Cut Back On How Frequently You Check Your Mail: As I mentioned, catching an important message versus missing it at my last job would often be the difference between being ahead of the game or hopelessly behind. If you can't check your email every few hours, try setting it to check every hour instead. If that doesn't work for you, set it to every half hour. Find a balance that works for you — turning off auto-notify doesn't mean you have to give up your "fastest reply in the office" title — trust me, I was that guy for years.

The point isn't to stop getting your email, but to stop jumping like a trained dog every time a new message lands and to choose the smallest amount of time you know you can go between checks. That way, you know how long you can work in peace in between new messages. Distractions cease to be distractions when they're planned on your terms. You can still have the convenience of near real-time email without hearing a "ding!" every 30 seconds.

Train Your Coworkers To Respect Away Messages: Your away message on IM used to be the most informative way to tell people where you were or what you were doing.

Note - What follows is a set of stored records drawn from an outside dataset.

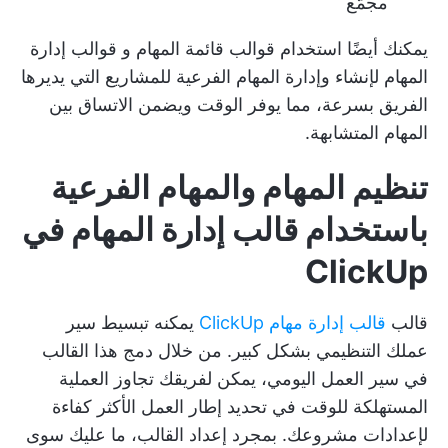
مجمّع
يمكنك أيضًا استخدام
قوالب قائمة المهام
و
قوالب إدارة
المهام
لإنشاء وإدارة المهام الفرعية للمشاريع التي يديرها
الفريق بسرعة، مما يوفر الوقت ويضمن الاتساق بين
المهام المتشابهة.
تنظيم المهام والمهام الفرعية
باستخدام قالب إدارة المهام في
ClickUp
قالب
قالب إدارة مهام ClickUp
يمكنه تبسيط سير
عملك التنظيمي بشكل كبير. من خلال دمج هذا القالب
في سير العمل اليومي، يمكن لفريقك تجاوز العملية
المستهلكة للوقت في تحديد إطار العمل الأكثر كفاءة
لإعدادات مشروعك. بمجرد إعداد القالب، ما عليك سوى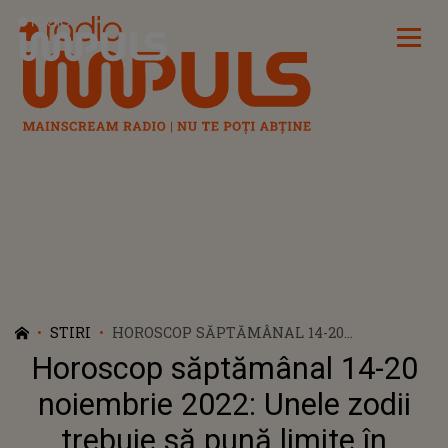
Radio Impuls
STIRI
HOROSCOP SĂPTĂMÂNAL 14-20
NOIEMBRIE 2022: UNELE ZODII TREBUIE SĂ
Horoscop săptămânal 14-20
PUNĂ LIMITE ÎN CHESTIUNILE
FINANCIARE
noiembrie 2022: Unele zodii
trebuie să pună limite în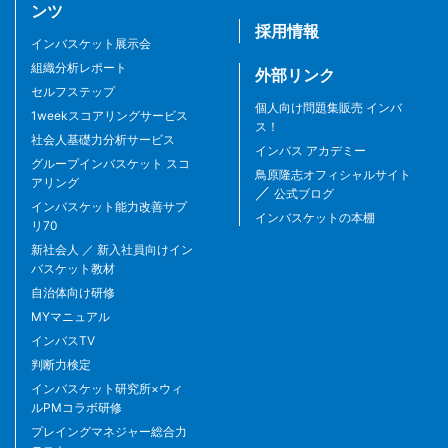
ンツ
採用情報
インバスケット展示会
組織分析レポート
外部リンク
セルフステップ
個人向け問題集販売 インバ
1weekスコアリングサービス
ス！
社会人基礎力分析サービス
インバス アカデミー
グループインバスケット スコ
鳥原隆志オフィシャルサイト
アリング
／
公式ブログ
インバスケット能力改善サプ
インバスケットの本棚
リ70
新社会人 ／ 新入社員向けイン
バスケット教材
自治体向け研修
MYマニュアル
インバスTV
判断力検定
インバスケット研究所×ウィ
ルPMコラボ研修
プレイングマネジャー総合力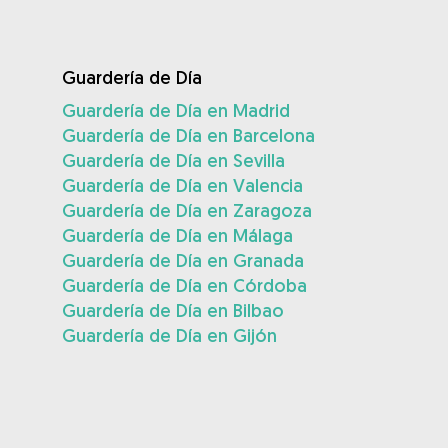
Guardería de Día
Guardería de Día en Madrid
Guardería de Día en Barcelona
Guardería de Día en Sevilla
Guardería de Día en Valencia
Guardería de Día en Zaragoza
Guardería de Día en Málaga
Guardería de Día en Granada
Guardería de Día en Córdoba
Guardería de Día en Bilbao
Guardería de Día en Gijón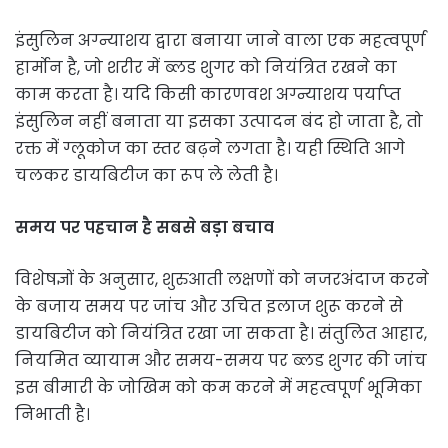
इंसुलिन अग्न्याशय द्वारा बनाया जाने वाला एक महत्वपूर्ण
हार्मोन है, जो शरीर में ब्लड शुगर को नियंत्रित रखने का
काम करता है। यदि किसी कारणवश अग्न्याशय पर्याप्त
इंसुलिन नहीं बनाता या इसका उत्पादन बंद हो जाता है, तो
रक्त में ग्लूकोज का स्तर बढ़ने लगता है। यही स्थिति आगे
चलकर डायबिटीज का रूप ले लेती है।
समय पर पहचान है सबसे बड़ा बचाव
विशेषज्ञों के अनुसार, शुरुआती लक्षणों को नजरअंदाज करने
के बजाय समय पर जांच और उचित इलाज शुरू करने से
डायबिटीज को नियंत्रित रखा जा सकता है। संतुलित आहार,
नियमित व्यायाम और समय-समय पर ब्लड शुगर की जांच
इस बीमारी के जोखिम को कम करने में महत्वपूर्ण भूमिका
निभाती है।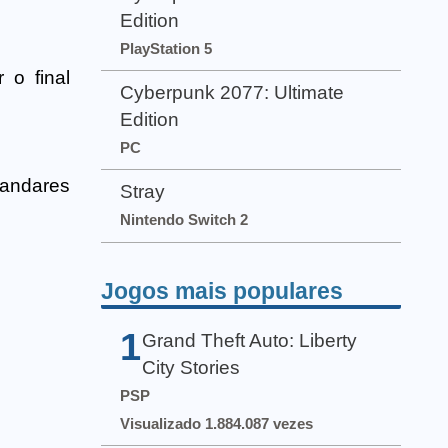
Edition
PlayStation 5
 o final
Cyberpunk 2077: Ultimate
Edition
PC
andares
Stray
Nintendo Switch 2
Jogos mais populares
1
Grand Theft Auto: Liberty
City Stories
PSP
Visualizado 1.884.087 vezes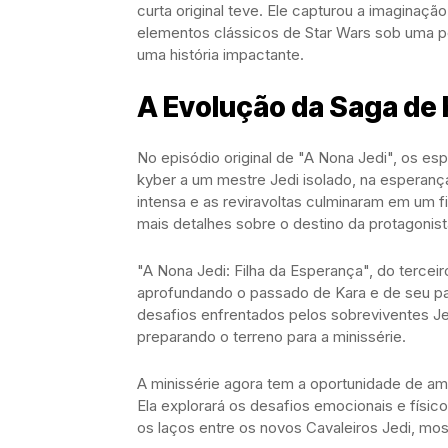
curta original teve. Ele capturou a imaginaç
elementos clássicos de Star Wars sob uma per
uma história impactante.
A Evolução da Saga de 
No episódio original de "A Nona Jedi", os es
kyber a um mestre Jedi isolado, na esperanç
intensa e as reviravoltas culminaram em um f
mais detalhes sobre o destino da protagonist
"A Nona Jedi: Filha da Esperança", do terceir
aprofundando o passado de Kara e de seu pa
desafios enfrentados pelos sobreviventes J
preparando o terreno para a minissérie.
A minissérie agora tem a oportunidade de ama
Ela explorará os desafios emocionais e físic
os laços entre os novos Cavaleiros Jedi, m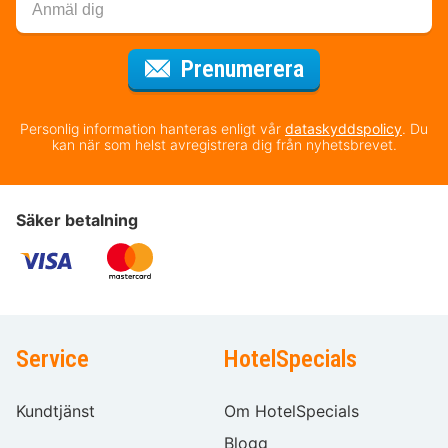
för nyhetsbrev
Prenumerera
Personlig information hanteras enligt vår
dataskyddspolicy
. Du
kan när som helst avregistrera dig från nyhetsbrevet.
Säker betalning
Service
HotelSpecials
Kundtjänst
Om HotelSpecials
Blogg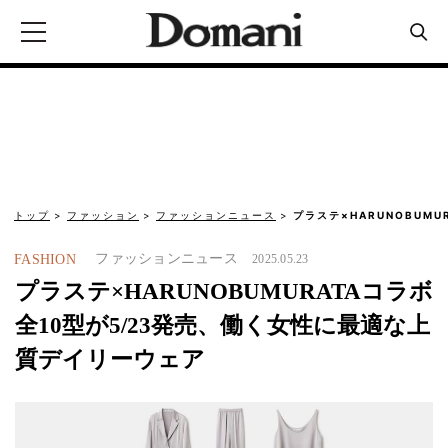
トップ
ファッション
ファッションニュース
プラステ×HARUNOBUMU
ファッションニュース
FASHION
2025.05.23
プラステ×HARUNOBUMURATAコラボ
全10型が5/23発売、働く女性に最適な上
質デイリーウェア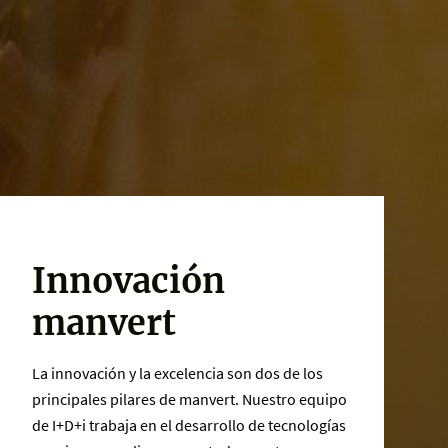
Innovación
manvert
La innovación y la excelencia son dos de los
principales pilares de manvert. Nuestro equipo
de I+D+i trabaja en el desarrollo de tecnologías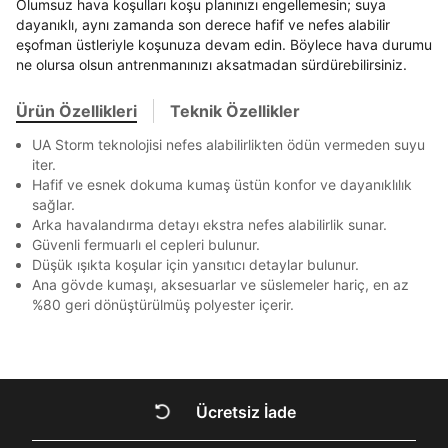
En az 8 karakter
Bir küçük harf karakter
Olumsuz hava koşulları koşu planınızı engellemesin; suya
Akbank
Axess
4
SMS Onay Kodu
SMS Onay Kodu
Bir rakam
Bir büyük harf
Beden Seçin
dayanıklı, aynı zamanda son derece hafif ve nefes alabilir
Ürün stoklara geldiğinde
mail adresinize
En az 1 özel karakter
Ziraat Bankası
Ziraat Bankası
4
eşofman üstleriyle koşunuza devam edin. Böylece hava durumu
bildirim göndereceğiz.
Sipariş Numaranız *
Bilgilerinizi güncellemek için lütfen telefonunuza SMS
Bilgilerinizi güncellemek için lütfen telefonunuza SMS
ne olursa olsun antrenmanınızı aksatmadan sürdürebilirsiniz.
Kapat
Kapat
QNB
QNB
4
ile gelen kodu girerek telefon numaranızı doğrulayın.
ile gelen kodu girerek telefon numaranızı doğrulayın.
Mağazada Bul
Aşağıdakileri okudum ve kabul ediyorum:
AnadoluBank
World
3
Ürün Özellikleri
Teknik Özellikler
Kapat
Kişisel verileriniz
Aydınlatma Metni
,
Hüküm ve Koşullar
Sorgula
UA Storm teknolojisi nefes alabilirlikten ödün vermeden suyu
uyarınca işlenecektir. Kişisel verilerimin Doğuş
iter.
Perakende Satış Giyim ve Aksesuar Ticaret A.Ş.
Hafif ve esnek dokuma kumaş üstün konfor ve dayanıklılık
tarafından ticari elektronik ileti gönderilmesi amacıyla
GÖNDER
GÖNDER
işlenmesini kabul ediyorum.
sağlar.
Kapat
Arka havalandırma detayı ekstra nefes alabilirlik sunar.
Sms
Güvenli fermuarlı el cepleri bulunur.
E-mail
Düşük ışıkta koşular için yansıtıcı detaylar bulunur.
Ana gövde kumaşı, aksesuarlar ve süslemeler hariç, en az
Çağrı Merkezi / Arama
%80 geri dönüştürülmüş polyester içerir.
Kişisel verilerimin Doğuş Perakende Satış Giyim ve
Aksesuar Ticaret A.Ş. bünyesinde yer alan
markalara ait ürünlerin bana özel pazarlanması ve
Kapat
Doğuş Grubu şirketlerinde bulunan pazarlama
verilerimin kişiselleştirilmiş reklamcılık faaliyeti
amacıyla işlenmesini kabul ediyorum.
Ücretsiz İade
DOĞRU UNDER
Kimlik, iletişim ve müşteri işlem verilerimin alınan
internet sitesi altyapı hizmetlerinin sunucularının yurt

Even if you don't use IM socially, bring those principles into the office. Instead of just labelling yourself "Away", pick "Custom" and get specific: "Head down working — will respond to messages in 30 minutes. Call if it's urgent." Use your IM status as a proactive communication tool. It may not stop your coworkers from messaging you, but they will eventually understand that your status message is for their benefit.

Make Your Phone Less Distracting: You have surprisingly little control over your desk phone. One trick I've used before was to move the phone so the flashing call indicator and the caller ID were in my field of vision, and then turn the ringer off. This meant that I was never startled by a blaring phone, and I could glance at the red light without taking my fingers off the keyboard. Even if I didn't answer it, I'd make a note to call that person back in an open text file and return to the task at hand.

The same thing applies to your smartphone: keep it docked where you can see it and prune those notifications. I like to keep the sound off while I work, but if you need audible cues, try our soothing alerts for more gentle notification sounds.

Add Order to Your Calendar By Scheduling Everything

You don't have to get down to the level of programming your entire day, but when we say "schedule everything", we mean schedule your working time, lunch, breaks, and anything else that you need to make time for. The only actual "free" time on your calendar should be time when you're actually available for phone calls and meetings — time that's not allocated to something specific. Even then, as soon as it is, you should schedule it.

When I was a project manager, I was responsible for scheduling daily meetings. I learned pretty quickly that I could only tell people I was "unavailable" when those times were blocked off on my calendar. So I started scheduling my work — or times when I wanted everyone to know I was busy. Then I started specifically scheduling my breaks so people would know when I wasn't around and when I'd be back. Sometimes, those appointments would be made private, but they got the message across. Be flexible though — sometimes you'll have to let someone interrupt if it's the only time everyone else can get together for a meeting. When you're ready to take it to the next step, consider pre-scheduling entire days as "in" or "out".

Finally, let your calendar work for you instead of against you. Boomerang Calendar is a great tool that will auto-fill your appointments. No more toggling between your calendar and your inbox to check your schedule.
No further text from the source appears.